Theoretical and Practical Implications
The Query-as-Anchor framework reframes user modeling in LLM systems as a dynamic, context-sensitive process. Key theoretical advancements include the formal decoupling of user evidence from scenario objectives and the demonstration that discriminative pretraining, rather than model scale, governs downstream transferability in multi-modal user embedding tasks.
Practically, the framework offers:
- Linear cost scaling with scenario number due to KV-caching
- Minimized adaptation overhead via soft prompt tuning
- Universal, interpretable, low-maintenance user representation for high-throughput, multi-scenario industrial deployments
Future Directions
Potential research extensions include:
- Addressing the scaling paradox wherein larger LLMs plateau/disappoint for discriminative embedding (suggesting investigation into optimization dynamics and curriculum strategies)
- Exploring richer query anchoring strategies (beyond natural language)
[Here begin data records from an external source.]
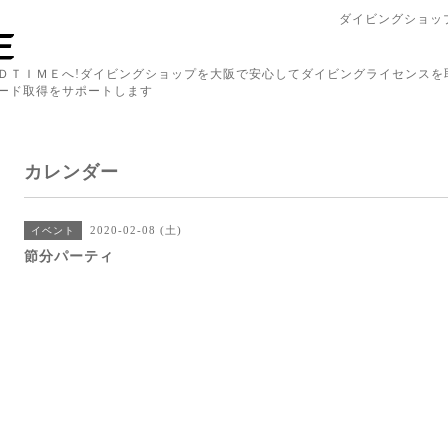
ダイビングショップ
ＤＴＩＭＥへ!ダイビングショップを大阪で安心してダイビングライセンスを
ード取得をサポートします
カレンダー
2020-02-08 (土)
イベント
節分パーティ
- Systematically evaluating generalization across domains with mismatched behavior distributions
Conclusion
Query-as-Anchor advances industrial user representation by integrating coarse-to-fine hierarchical encoding, dual-tower query-based alignment, and lightweight, interpretable scenario adaptation via prompt tuning. The empirical results unequivocally validate strong performance, sample efficiency, and industrial scalability over a comprehensive and challenging suite of tasks. These findings position the framework as a robust foundation for future scenario-adaptive representation systems in complex, real-world user modeling environments.